Where "Maunu" occurs in a line of the entries below, copy that line.

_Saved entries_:
********

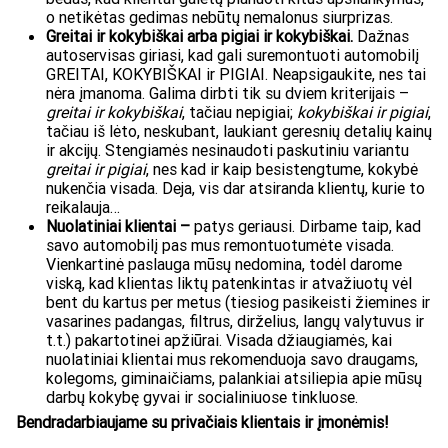
o netikėtas gedimas nebūtų nemalonus siurprizas.
Greitai ir kokybiškai arba pigiai ir kokybiškai.
Dažnas
autoservisas giriasi, kad gali suremontuoti automobilį
GREITAI, KOKYBIŠKAI ir PIGIAI. Neapsigaukite, nes tai
nėra įmanoma. Galima dirbti tik su dviem kriterijais –
greitai ir kokybiškai
, tačiau nepigiai;
kokybiškai ir pigiai
,
tačiau iš lėto, neskubant, laukiant geresnių detalių kainų
ir akcijų. Stengiamės nesinaudoti paskutiniu variantu
greitai ir pigiai
, nes kad ir kaip besistengtume, kokybė
nukenčia visada. Deja, vis dar atsiranda klientų, kurie to
reikalauja…
Nuolatiniai klientai –
patys geriausi. Dirbame taip, kad
savo automobilį pas mus remontuotumėte visada.
Vienkartinė paslauga mūsų nedomina, todėl darome
viską, kad klientas liktų patenkintas ir atvažiuotų vėl
bent du kartus per metus (tiesiog pasikeisti žiemines ir
vasarines padangas, filtrus, dirželius, langų valytuvus ir
t.t.) pakartotinei apžiūrai. Visada džiaugiamės, kai
nuolatiniai klientai mus rekomenduoja savo draugams,
kolegoms, giminaičiams, palankiai atsiliepia apie mūsų
darbų kokybę gyvai ir socialiniuose tinkluose.
Bendradarbiaujame su privačiais klientais ir įmonėmis!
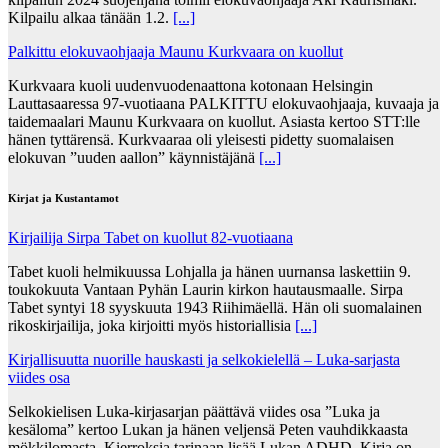
Kilpailu alkaa tänään 1.2.
[...]
Palkittu elokuvaohjaaja Maunu Kurkvaara on kuollut
Kurkvaara kuoli uudenvuodenaattona kotonaan Helsingin
Lauttasaaressa 97-vuotiaana PALKITTU elokuvaohjaaja, kuvaaja ja
taidemaalari Maunu Kurkvaara on kuollut. Asiasta kertoo STT:lle
hänen tyttärensä. Kurkvaaraa oli yleisesti pidetty suomalaisen
elokuvan ”uuden aallon” käynnistäjänä
[...]
Kirjat ja Kustantamot
Kirjailija Sirpa Tabet on kuollut 82-vuotiaana
Tabet kuoli helmikuussa Lohjalla ja hänen uurnansa laskettiin 9.
toukokuuta Vantaan Pyhän Laurin kirkon hautausmaalle. Sirpa
Tabet syntyi 18 syyskuuta 1943 Riihimäellä. Hän oli suomalainen
rikoskirjailija, joka kirjoitti myös historiallisia
[...]
Kirjallisuutta nuorille hauskasti ja selkokielellä – Luka-sarjasta
viides osa
Selkokielisen Luka-kirjasarjan päättävä viides osa ”Luka ja
kesäloma” kertoo Lukan ja hänen veljensä Peten vauhdikkaasta
mökkilomasta. Kierroksia tarinaan lisää Lukan ADHD. Kirja on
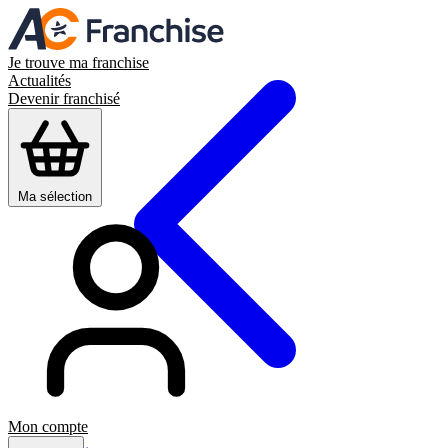
Je trouve ma franchise
Actualités
Devenir franchisé
Ma sélection
Mon compte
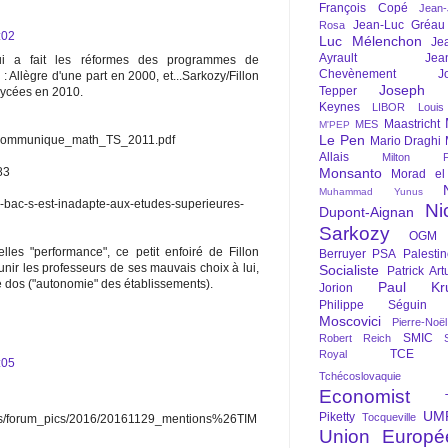
François Copé
Jean
Jean-Luc Gréau
Rosa
:02
Luc Mélenchon
Je
Ayrault
Jea
qui a fait les réformes des programmes de
Chevènement
J
Allègre d'une part en 2000, et...Sarkozy/Fillon
Joseph St
Tepper
 lycées en 2010.
Keynes
LIBOR
Louis
Maastricht
MES
M'PEP
Le Pen
ts/communique_math_TS_2011.pdf
Mario Draghi
Allais
Milton Fr
Monsanto
83
Morad el
Muhammad Yunus
le-bac-s-est-inadapte-aux-etudes-superieures-
Ni
Dupont-Aignan
Sarkozy
OGM
lles "performance", ce petit enfoiré de Fillon
Berruyer
PSA
Palesti
unir les professeurs de ses mauvais choix à lui,
Socialiste
Patrick Art
le dos ("autonomie" des établissements).
Paul Kr
Jorion
Philippe Séguin
Moscovici
Pierre-Noë
SMIC
Robert Reich
TCE
Royal
:05
Tchécoslovaquie
Economist
UM
Piketty
Tocqueville
ges/forum_pics/2016/20161129_mentions%26TIM
Union Europé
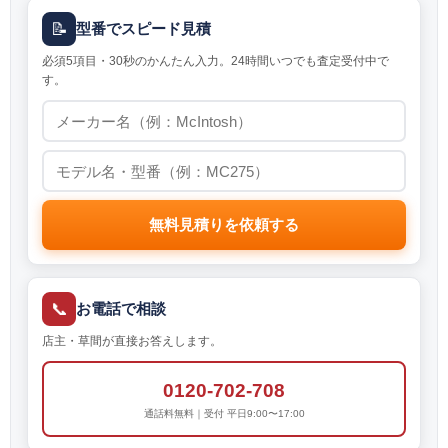
📝
型番でスピード見積
必須5項目・30秒のかんたん入力。24時間いつでも査定受付中で
す。
無料見積りを依頼する
📞
お電話で相談
店主・草間が直接お答えします。
0120-702-708
通話料無料｜受付 平日9:00〜17:00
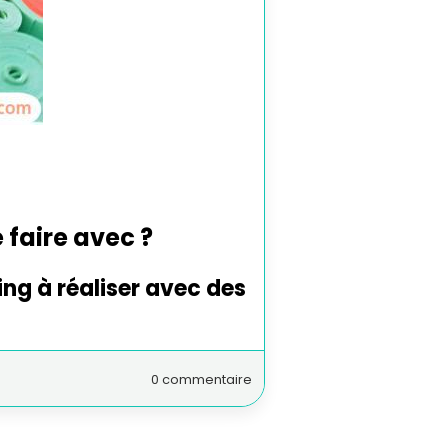
 faire avec ?
ing à réaliser avec des
0 commentaire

********

_The answer_:
Palkittu elokuvaohjaaja Maunu Kurkvaara on kuollut
taidemaalari Maunu Kurkvaara on kuollut. Asiasta kertoo STT:lle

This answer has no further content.